## Supplied material:
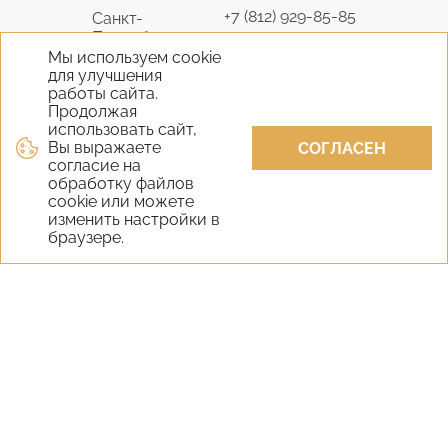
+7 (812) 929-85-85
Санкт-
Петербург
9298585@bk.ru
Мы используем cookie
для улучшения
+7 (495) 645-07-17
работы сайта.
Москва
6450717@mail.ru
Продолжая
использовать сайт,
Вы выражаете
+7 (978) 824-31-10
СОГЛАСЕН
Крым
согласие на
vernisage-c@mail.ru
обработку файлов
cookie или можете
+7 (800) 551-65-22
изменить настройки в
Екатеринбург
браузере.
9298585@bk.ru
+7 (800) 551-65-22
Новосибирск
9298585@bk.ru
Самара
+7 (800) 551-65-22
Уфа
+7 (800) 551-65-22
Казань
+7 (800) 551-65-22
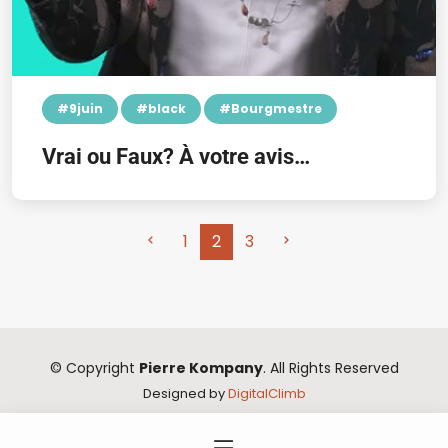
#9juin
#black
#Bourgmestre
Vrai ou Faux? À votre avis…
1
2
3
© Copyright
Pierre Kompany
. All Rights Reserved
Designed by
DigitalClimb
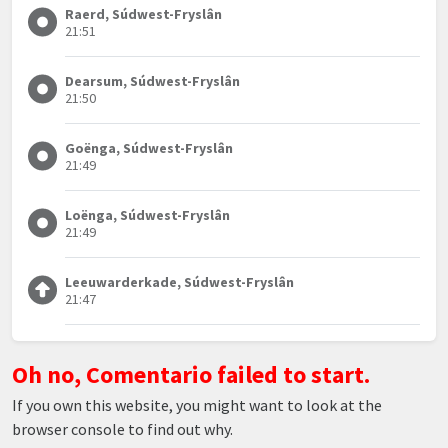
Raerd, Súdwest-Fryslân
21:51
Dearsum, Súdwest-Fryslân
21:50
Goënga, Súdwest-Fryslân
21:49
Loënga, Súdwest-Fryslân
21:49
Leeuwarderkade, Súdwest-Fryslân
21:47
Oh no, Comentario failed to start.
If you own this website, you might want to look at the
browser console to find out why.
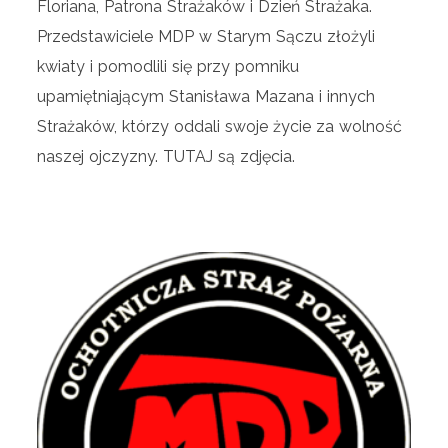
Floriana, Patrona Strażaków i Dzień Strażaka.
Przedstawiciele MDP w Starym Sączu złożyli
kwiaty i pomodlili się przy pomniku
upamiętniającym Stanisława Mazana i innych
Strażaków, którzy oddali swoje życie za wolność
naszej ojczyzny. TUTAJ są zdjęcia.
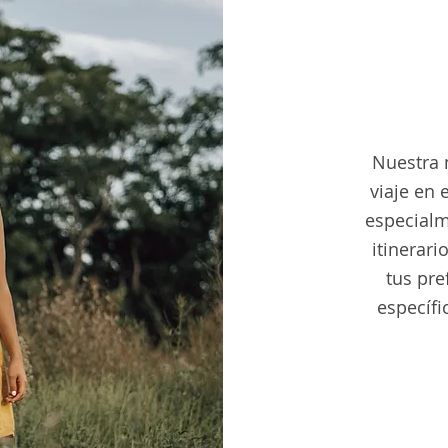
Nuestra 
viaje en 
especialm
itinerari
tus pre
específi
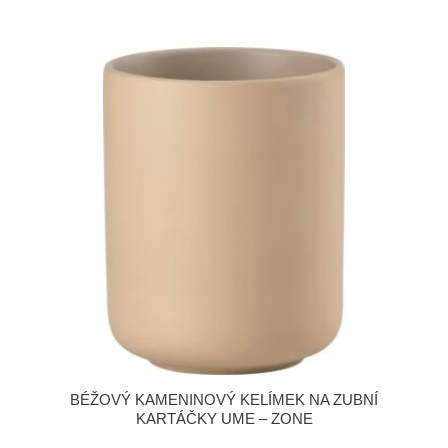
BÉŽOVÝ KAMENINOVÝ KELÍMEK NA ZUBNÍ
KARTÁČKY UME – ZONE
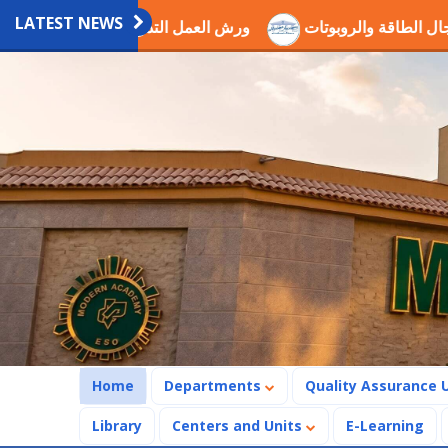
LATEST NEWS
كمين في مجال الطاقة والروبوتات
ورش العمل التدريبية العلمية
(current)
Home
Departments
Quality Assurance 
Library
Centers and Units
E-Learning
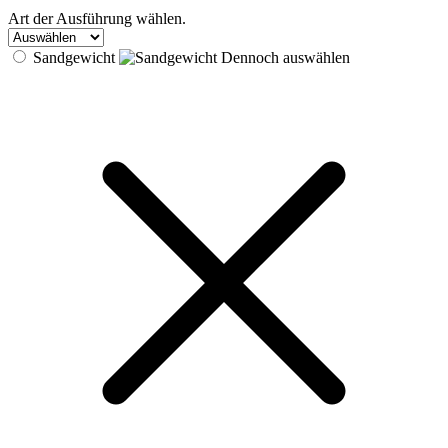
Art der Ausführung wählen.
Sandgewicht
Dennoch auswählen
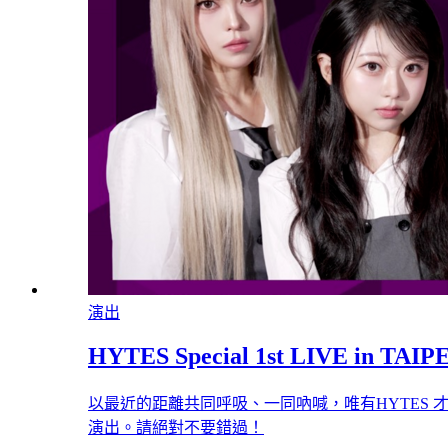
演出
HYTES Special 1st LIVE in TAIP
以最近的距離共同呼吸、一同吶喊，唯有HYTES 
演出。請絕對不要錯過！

...

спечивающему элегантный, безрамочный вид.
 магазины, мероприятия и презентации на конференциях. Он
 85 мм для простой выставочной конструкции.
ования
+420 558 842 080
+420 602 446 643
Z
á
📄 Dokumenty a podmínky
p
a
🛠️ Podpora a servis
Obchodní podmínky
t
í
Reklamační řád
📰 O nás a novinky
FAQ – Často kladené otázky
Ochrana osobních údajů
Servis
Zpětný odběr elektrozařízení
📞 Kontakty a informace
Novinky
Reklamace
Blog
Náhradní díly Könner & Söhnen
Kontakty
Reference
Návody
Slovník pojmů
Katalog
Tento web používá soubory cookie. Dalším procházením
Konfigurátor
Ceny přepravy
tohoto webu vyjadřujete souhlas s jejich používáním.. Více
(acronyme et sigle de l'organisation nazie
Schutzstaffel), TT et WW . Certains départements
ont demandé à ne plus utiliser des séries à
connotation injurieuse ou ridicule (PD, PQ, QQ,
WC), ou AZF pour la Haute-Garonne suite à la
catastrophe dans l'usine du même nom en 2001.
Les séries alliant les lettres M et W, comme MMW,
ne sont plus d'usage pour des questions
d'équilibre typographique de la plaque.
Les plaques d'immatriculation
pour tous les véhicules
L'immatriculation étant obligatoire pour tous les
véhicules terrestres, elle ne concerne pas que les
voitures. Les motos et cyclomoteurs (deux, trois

...

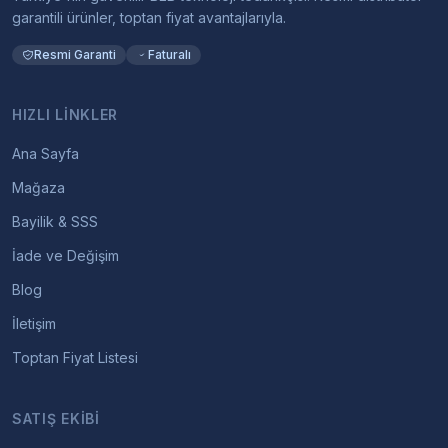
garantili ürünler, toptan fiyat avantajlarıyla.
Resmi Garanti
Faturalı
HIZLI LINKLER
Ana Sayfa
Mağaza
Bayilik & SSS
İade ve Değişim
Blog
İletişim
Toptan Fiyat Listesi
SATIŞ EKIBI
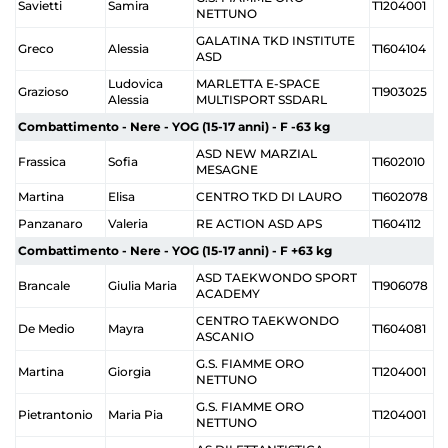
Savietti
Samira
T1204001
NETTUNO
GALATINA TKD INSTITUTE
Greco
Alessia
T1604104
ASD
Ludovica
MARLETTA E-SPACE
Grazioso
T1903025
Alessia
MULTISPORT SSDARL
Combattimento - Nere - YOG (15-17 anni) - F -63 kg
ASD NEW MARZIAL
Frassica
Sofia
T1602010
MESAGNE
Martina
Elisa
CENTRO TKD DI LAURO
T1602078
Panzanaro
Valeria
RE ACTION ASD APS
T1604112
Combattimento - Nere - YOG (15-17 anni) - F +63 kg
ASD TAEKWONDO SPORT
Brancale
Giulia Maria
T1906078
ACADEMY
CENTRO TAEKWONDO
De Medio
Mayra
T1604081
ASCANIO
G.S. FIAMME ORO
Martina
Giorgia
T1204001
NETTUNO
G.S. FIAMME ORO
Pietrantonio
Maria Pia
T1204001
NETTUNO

## Exercise brief:
Retype, exactly and with no pictures, everything above from the line with "изменить настройки в" down to the line with "演出。請絕對不要錯過！", both included.

## Task result:
изменить настройки в
Екатеринбург
браузере.
9298585@bk.ru
+7 (800) 551-65-22
Новосибирск
9298585@bk.ru
Самара
+7 (800) 551-65-22
Уфа
+7 (800) 551-65-22
Казань
+7 (800) 551-65-22
#9juin
#black
#Bourgmestre
Vrai ou Faux? À votre avis…
1
2
3
© Copyright
Pierre Kompany
. All Rights Reserved
Designed by
DigitalClimb
Raerd, Súdwest-Fryslân
21:51
Dearsum, Súdwest-Fryslân
21:50
Goënga, Súdwest-Fryslân
21:49
Loënga, Súdwest-Fryslân
21:49
Leeuwarderkade, Súdwest-Fryslân
21:47
Oh no, Comentario failed to start.
If you own this website, you might want to look at the
browser console to find out why.
Floriana, Patrona Strażaków i Dzień Strażaka.
Przedstawiciele MDP w Starym Sączu złożyli
kwiaty i pomodlili się przy pomniku
upamiętniającym Stanisława Mazana i innych
Strażaków, którzy oddali swoje życie za wolność
naszej ojczyzny. TUTAJ są zdjęcia.
Nuestra 
viaje en 
especialm
itinerari
tus pre
específi
BÉŽOVÝ KAMENINOVÝ KELÍMEK NA ZUBNÍ
KARTÁČKY UME – ZONE
LATEST NEWS
كمين في مجال الطاقة والروبوتات
ورش العمل التدريبية العلمية
(current)
Home
Departments
Quality Assurance 
Library
Centers and Units
E-Learning
Art der Ausführung wählen.
Sandgewicht
Dennoch auswählen
演出
HYTES Special 1st LIVE in TAIP
以最近的距離共同呼吸、一同吶喊，唯有HYTES 
演出。請絕對不要錯過！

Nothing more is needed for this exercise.